Collected data entries
_ _ _

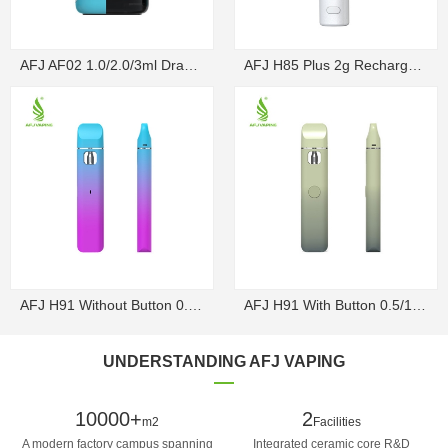
AFJ AF02 1.0/2.0/3ml Draw-Activated Box Disposable ...
AFJ H85 Plus 2g Rechargeable Draw-Activated Disposa...
AFJ H91 Without Button 0.5/1g Rechargeable Draw-Act...
AFJ H91 With Button 0.5/1g Rechargeable Disposable V...
UNDERSTANDING AFJ VAPING
10000+
2
m2
Facilities
A modern factory campus spanning
Integrated ceramic core R&D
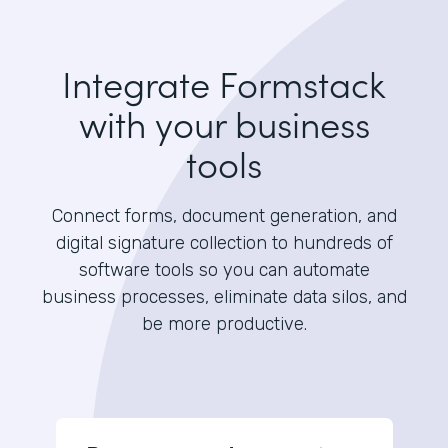
Integrate Formstack
with your business
tools
Connect forms, document generation, and
digital signature collection to hundreds of
software tools so you can automate
business processes, eliminate data silos, and
be more productive.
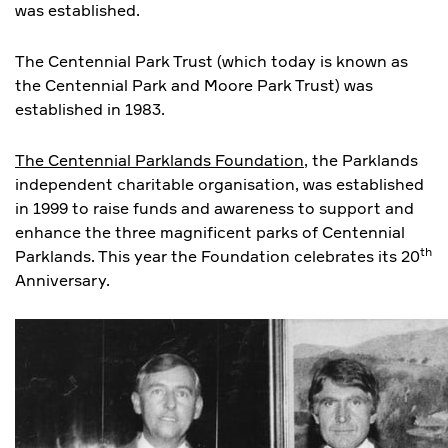
was established.
The Centennial Park Trust (which today is known as
the Centennial Park and Moore Park Trust) was
established in 1983.
The Centennial Parklands Foundation
, the Parklands
independent charitable organisation, was established
in 1999 to raise funds and awareness to support and
enhance the three magnificent parks of Centennial
th
Parklands. This year the Foundation celebrates its 20
Anniversary.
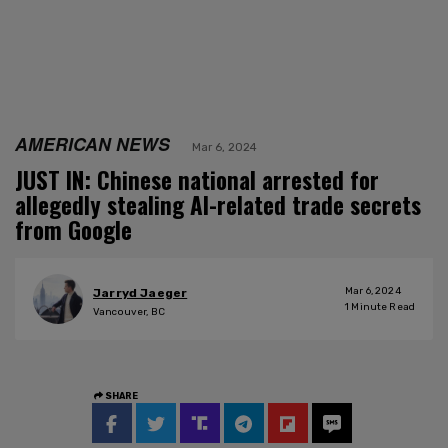
AMERICAN NEWS
Mar 6, 2024
JUST IN: Chinese national arrested for
allegedly stealing AI-related trade secrets
from Google
Mar 6, 2024
Jarryd Jaeger
1
Minute Read
Vancouver, BC
SHARE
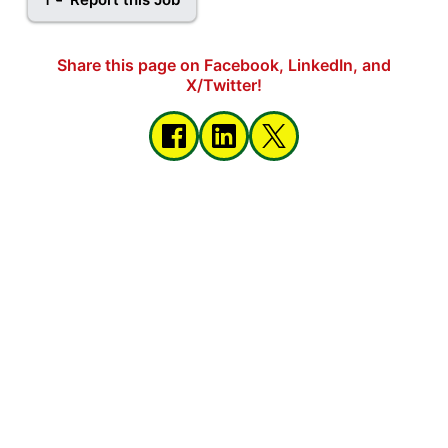
Share this page on Facebook, LinkedIn, and
X/Twitter!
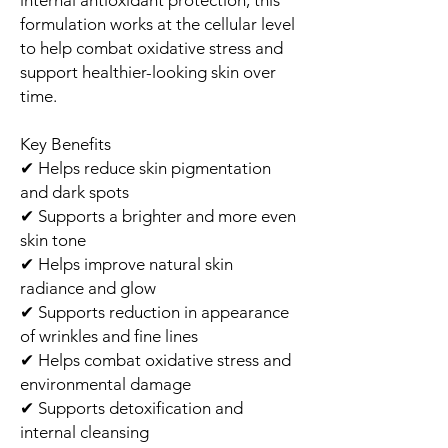
formulation works at the cellular level
to help combat oxidative stress and
support healthier-looking skin over
time.
Key Benefits
✔ Helps reduce skin pigmentation
and dark spots
✔ Supports a brighter and more even
skin tone
✔ Helps improve natural skin
radiance and glow
✔ Supports reduction in appearance
of wrinkles and fine lines
✔ Helps combat oxidative stress and
environmental damage
✔ Supports detoxification and
internal cleansing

_ _ _

- Exercise brief
Reply with one number: the count of lines in the entries that include the word "business".

- Task answer
2